Quanto alla ‘visibilità’, va detto che le città di alto-medio rango hanno avuto spesso occasione
di dotarsi di un’araldica formalizzata e di spiegare le loro insegne in circostanze e su supporti più
vari e in sedi istituzionali: principalmente come veicolo di riconoscimento giuridico-politico, e
persino (come nel caso dei comuni italiani e delle città imperiali e anseatiche), come insegne
militari (usate dalle città indipendenti, ma anche dai contingenti armati al servizio del sovrano,
come ad esempio in Portogallo), analogamente a quanto era avvenuto in origine per i cavalieri.

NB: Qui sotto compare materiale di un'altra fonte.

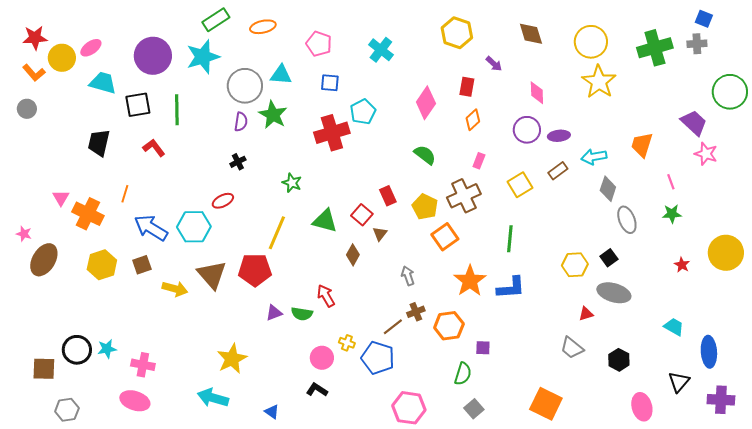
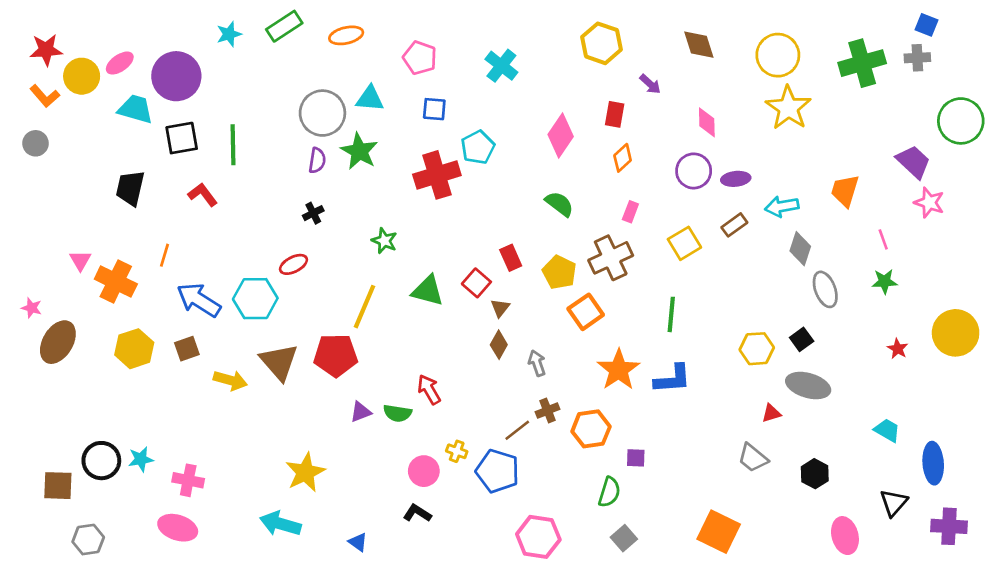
purple circle: (153, 56) -> (176, 76), moved
cyan star: (203, 57) -> (229, 34), moved, size x0.6
brown diamond: (353, 255) -> (499, 345), moved

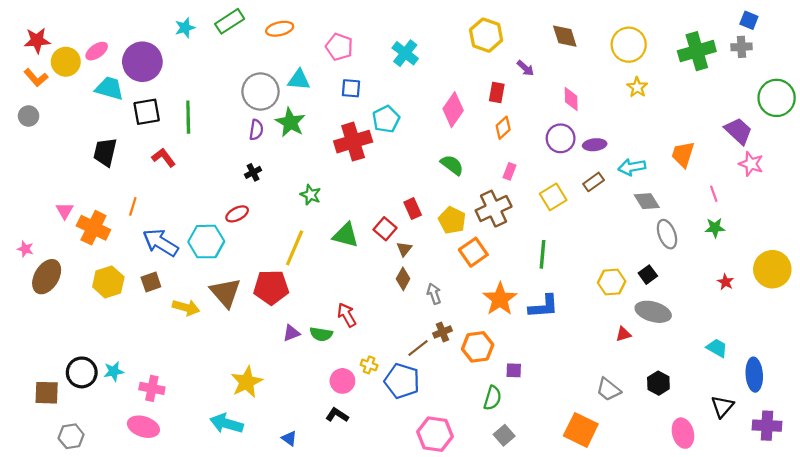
yellow star: (788, 108) -> (637, 87), size x0.6
gray diamond: (800, 249) -> (647, 201), turned -50
gray trapezoid: (753, 458) -> (608, 389), moved

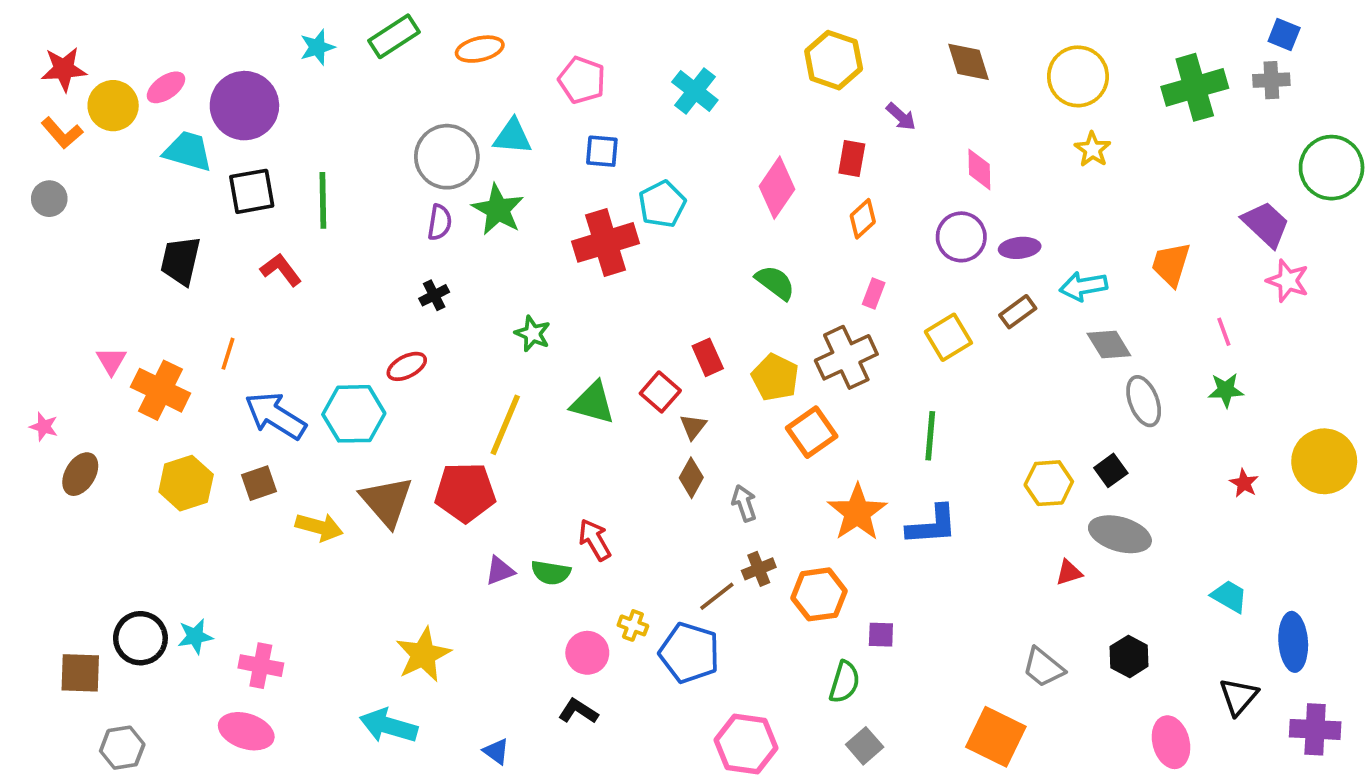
brown ellipse: (47, 277) -> (80, 474), size x0.7

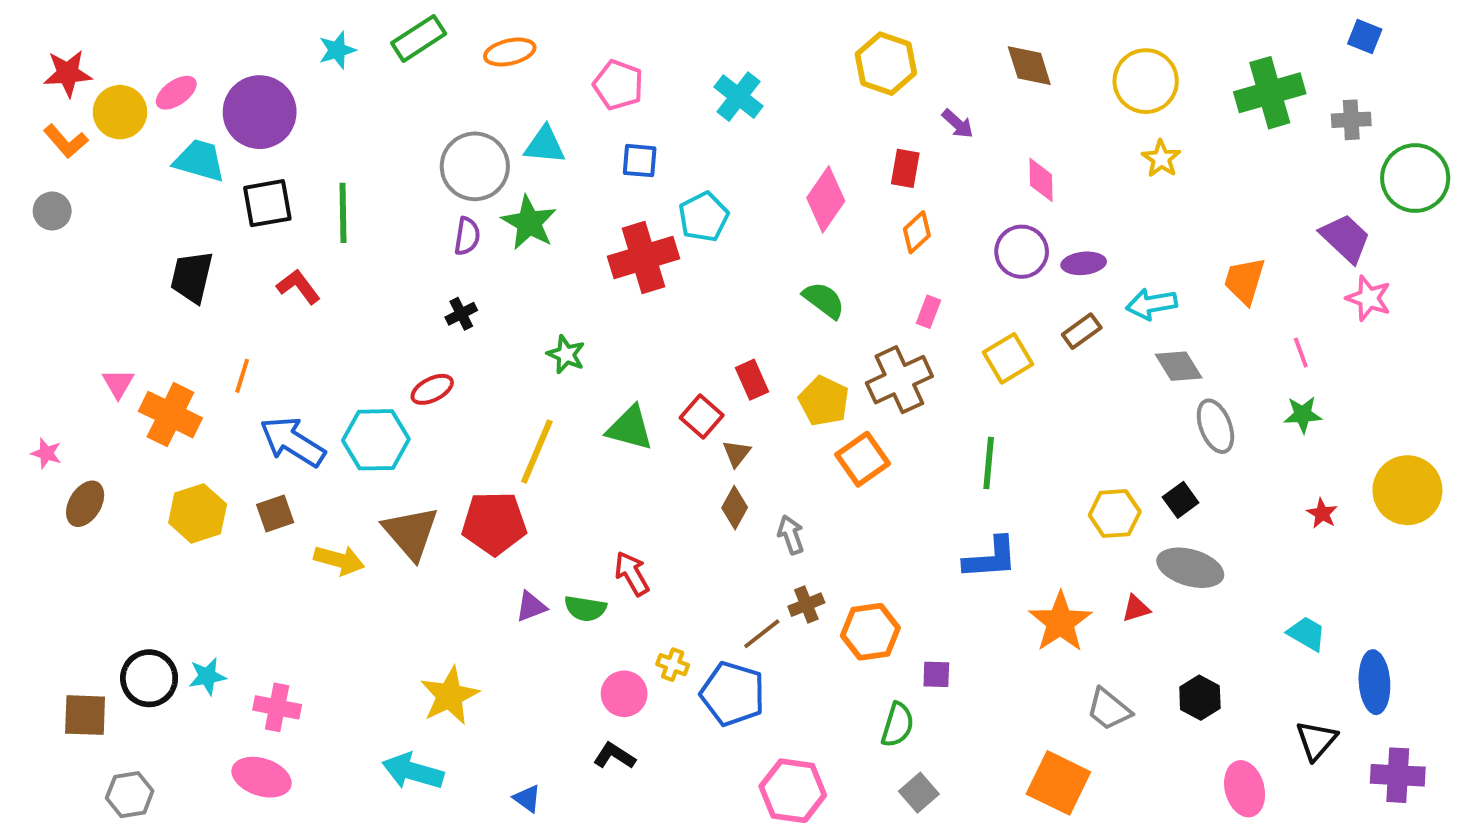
gray cross: (1271, 80) -> (1351, 120), moved
orange star: (857, 512) -> (1060, 622), moved

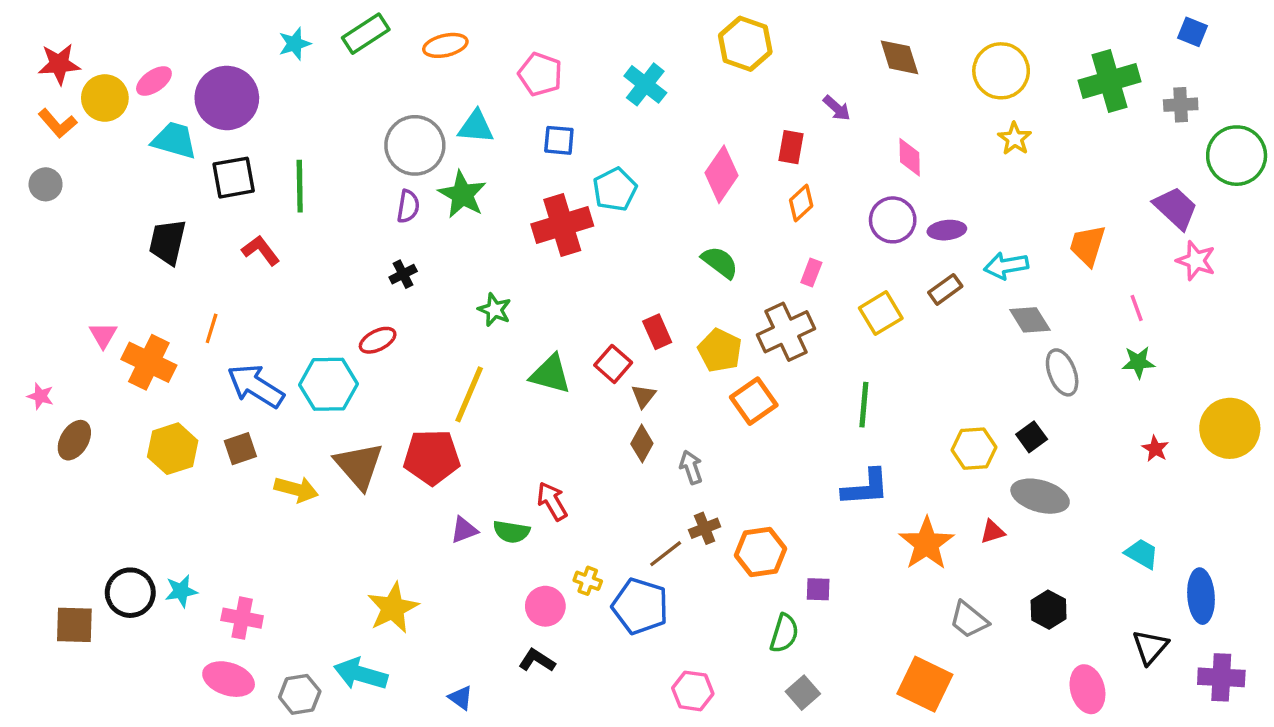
yellow hexagon: (886, 64) -> (745, 44), moved
pink hexagon: (793, 791) -> (693, 691), size x0.7
gray hexagon: (130, 795) -> (300, 694), moved

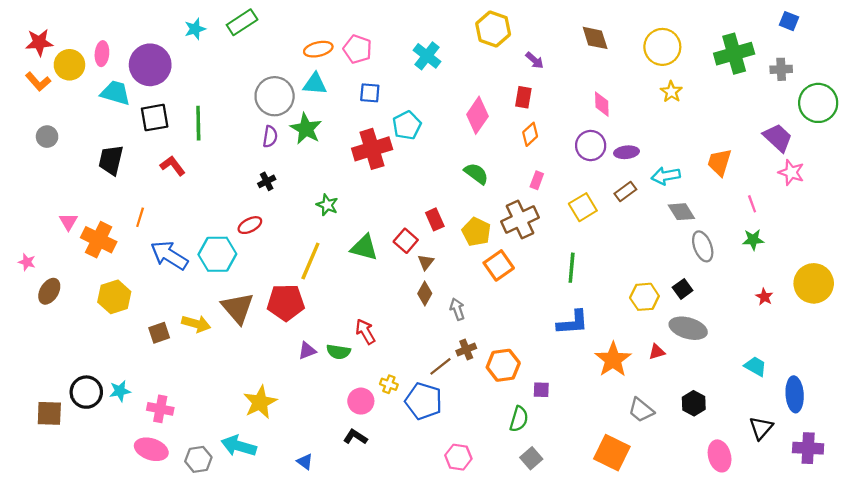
orange ellipse: (445, 45) -> (318, 49), moved
pink ellipse: (154, 81) -> (102, 54), turned -50
purple arrow: (837, 108) -> (535, 60), moved
gray circle: (46, 184) -> (47, 137), moved
brown square: (240, 449) -> (159, 333), moved

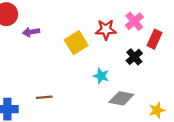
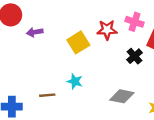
pink cross: (134, 21) -> (135, 22), turned -30
cyan star: (101, 76) -> (75, 81), moved

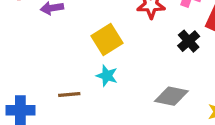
yellow square: (78, 42) -> (107, 39), moved

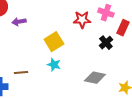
brown line: (69, 95) -> (21, 73), moved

La
costruzione di porte e mura e dei palazzi comunali (sia nei grandi centri, ma anche nella rete delle
piccole cittadine e – come in Italia – nei centri rurali), ha poi moltiplicato la presenza e la visibilità
delle insegne cittadine. Gran parte dei centri urbani secondari – che contavano poche centinaia di
abitanti – aveva naturalmente minori opportunità, anche architettoniche, di esibire uno stemma, e
questo spiega perché nella maggior parte dei casi esso, quando si è formato, ricalchi semplicemente
l’immagine sigillare, con struttura e figure talora poco congruenti con l’araldica classica. Occorre
anche ricordare che la perdita di molte fonti iconografiche medievali ci consente di valutare non
sempre con esattezza la presenza dell’araldica comunale nei centri minori: si sa ad esempio che il
comune di Bologna già nel XIII prescriveva alle piccole comunità del contado l’uso di proprie
insegne nei rispettivi contingenti militari, delle quali in seguito non è rimasta traccia estesa e
coerente10.
La nobiltà non ha preso in considerazione, per secoli, l’araldica impersonale (né quella dei
ceti non nobili, con qualche eccezione per i prelati), espungendola di fatto, benché lo fosse a pieno
titolo, dall’araldica in quanto tale. Bellatores e oratores hanno sempre tenuto a distanza il ‘terzo
stato’, i laboratores: anche in araldica. Il caso di Bartolo da Sassoferrato (De insignis et armis,
1358), che annovera tra i fenomeni araldici i marchi di fabbrica e le filigrane della carta (ma che
non parla di araldica comunale, benché il fenomeno gli dovesse essere ben noto), è isolato. La
trattatistica medievale e della prima età moderna ignora l’araldica comunale e impersonale11:
l’opera di Gaillard, dove gli stemmi delle città seguono quelli dei ‘pari’, e precedono quelli di
baroni, bannerets e cavalieri, è un’eccezione. La maggioranza degli stemmari medievali dà spazio
all’araldica di personaggi classici, letterari e biblici o a quella, apocrifa, di sovrani e paesi
extraeuropei, ma non mostra poca o nessuna attenzione a quella delle città: poche le deroghe, come
gli stemmari della Germania meridionale (Stuttgarter, Miltenberg, Ingeram del XV s., etc.), la
quindicina di stemmi civici del Tudor Book of Arms (Harleian mss. 2169 e 6163), le nove
dell’araldo Berry, etc. Di regola solo documenti provenienti dalla cultura urbana, come le cronache
italiane e svizzere (o quella del Concilio di Costanza di Ulrich von Richenthal) e i portolani, danno
spazio all’araldica comunale: per il mondo feudale-cavalleresco essa è una sfera opaca, quasi che le
città non avessero mai cessato di apparire come nel XII secolo il luogo infido dei romanzi arturiani
di Chrétien de Troyes, e il Comune il «detestabile nomen» di cui si doleva Ottone di Frisinga. Nella
sua vita parallela, l’araldica comunale è largamente tributaria – nel linguaggio, nelle regole, negli
usi, negli ‘ampliamenti’ – di quella nobile, ma non le trasmette niente in cambio. L’identità
simbolica urbana anzi, nell’indifferenza del mondo signorile, è talora severamente contrastata:
come nel caso del vescovo di Lione, che nega alla città l’uso del sigillo, dei signori di Penzlin
(Meclemburgo) che ostacolano l’uso delle insegne civiche sulle mura, o di Carlo I d’Angiò, che
fece spezzare i sigilli dei comuni (universitates) del regno di Napoli.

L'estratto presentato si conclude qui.